Another interesting piece of memorabilia on display is a Racine Belles uniform worn in the 1992 film “A League of Their Own,” starring Geena Davis and Tom Hanks. The movie, which chronicled the AAGPBL from its inception in 1942 to its conclusion in 1954 and its official recognition by the National Baseball Hall of Fame in Nov. 1988, led to an increased interest in the sport of women’s baseball.

Now, women in 19 states can play the sport in leagues.

Beginning in 1996, South Bend again formed a team – first in the shape of the South Bend Belles, a Ladies Professional Baseball League team that several Saint Mary’s Belles played for, and then under the rekindled name of the South Bend Blue Sox in the Great Lakes Women’s Baseball League.
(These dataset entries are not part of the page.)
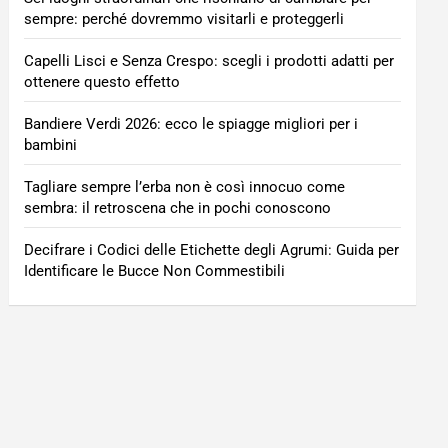
sempre: perché dovremmo visitarli e proteggerli
Capelli Lisci e Senza Crespo: scegli i prodotti adatti per
ottenere questo effetto
Bandiere Verdi 2026: ecco le spiagge migliori per i
bambini
Tagliare sempre l’erba non è così innocuo come
sembra: il retroscena che in pochi conoscono
Decifrare i Codici delle Etichette degli Agrumi: Guida per
Identificare le Bucce Non Commestibili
The team helped to expand the league in 1997, when USA Baseball, Inc. – the group that selects the Olympic baseball team – provided them with a grant to start their own Invitational Tourney.

South Bend, the last original team affiliated with the league, also contributed players to the first ever National Women’s Baseball Team selected by USA Baseball in 2004.

Kovach invited interested women to contact him and join the team, to become a part of Saint Mary’s history.